Pregnancy-Induced Shifts in Von Willebrand Factor (VWF) Parameters Support a Prolongation in VWF Survival

Abstract 33

Levels of the hemostatic protein von Willebrand Factor (VWF) are known to increase markedly during pregnancy. The mechanism by which VWF levels are increased has long been thought to be due to estrogen stimulation of vascular endothelial cells to synthesize and release more VWF. We hypothesized an alternate scenario in which prolongation of VWF survival contributes to the overall increase in VWF levels during pregnancy.

To test this hypothesis, we measured VWF parameters in a repository of plasma samples acquired longitudinally over healthy pregnancies. Third trimester and postpartum (≥ 6 weeks) samples were available for 45 pregnancies, while prepregnancy, first, and second trimester samples were also available on a subset of pregnancies. VWF propeptide (VWFpp) and VWF antigen (VWF:Ag) levels were determined by ELISA (GTI Diagnostics), Factor VIII:C (FVIII:C) was performed by a one-stage assay, and ADAMTS13 activity was measured via cleavage of an enzyme-linked peptide substrate. ABO blood group, a known modifier of VWF:Ag levels and VWF survival, was determined by ABO allele-specific PCR (GTI Diagnostics).

We found VWFpp, VWF:Ag, and FVIII:C levels were all significantly increased in the third trimester, as expected, while ADAMTS13 activity remained unchanged (see Table 1). Furthermore, the VWFpp:Ag ratio dropped by nearly half, consistent with a prolongation in VWF survival, while the VWFpp also rose, supporting a coexistent increase in VWF production. Unexpectedly, the decrease in the VWFpp:Ag ratio could be detected early during pregnancy, before the second trimester. Also surprisingly, we observed the VWF:Ag/FVIII:C ratio increase significantly during pregnancy. In a subset analysis of the data categorized by ABO blood group (group O, A, or B), the observed differences in VWF parameters between the third trimester and baseline remained statistically significant for all blood types.

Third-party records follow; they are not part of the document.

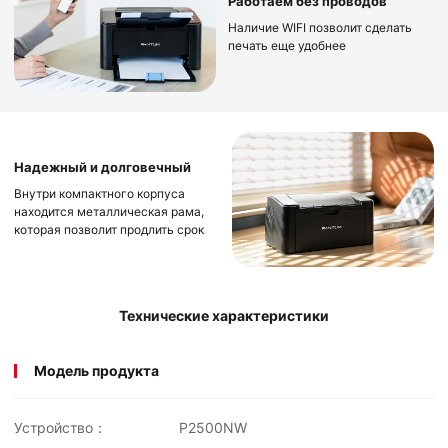
Работаем без проводов
Наличие WIFI позволит сделать
печать еще удобнее
Надежный и долговечный
Внутри компактного корпуса
находится металлическая рама,
которая позволит продлить срок
службы аппарата
Технические характеристики
Модель продукта
Устройство：
P2500NW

Collectively, these data point to previously unsuspected and biologically relevant qualitative changes in VWF during pregnancy. In a model accounting for the volume expansion of pregnancy and evidence of increased VWF production (and assuming one compartment, single-order kinetics, and a stable VWFpp half-life), we calculated that an increase in the half-life of VWF (1.9 fold) would account for the observed excess in VWF:Ag in the third trimester. Furthermore, the change in the VWF/FVIII ratio suggests a pregnancy-induced alteration in the VWF:FVIII stoichiometry such that pregnancy-associated VWF carries less FVIII. This new model of pregnancy-induced VWF change has direct relevance to the prothrombotic state of pregnancy, and could relate to the increased risk of venous thromboembolism (VTE), the major cause of maternal mortality in the developed world. This fresh perspective on the shifts in VWF and FVIII levels which occur in healthy pregnancy may also lend new insight into the mechanisms underlying the derangements of VWF which accompany other life-threatening pregnancy-associated complications, such as preeclampsia and HELLP (hemolysis, elevated liver enzymes, and low platelet syndrome).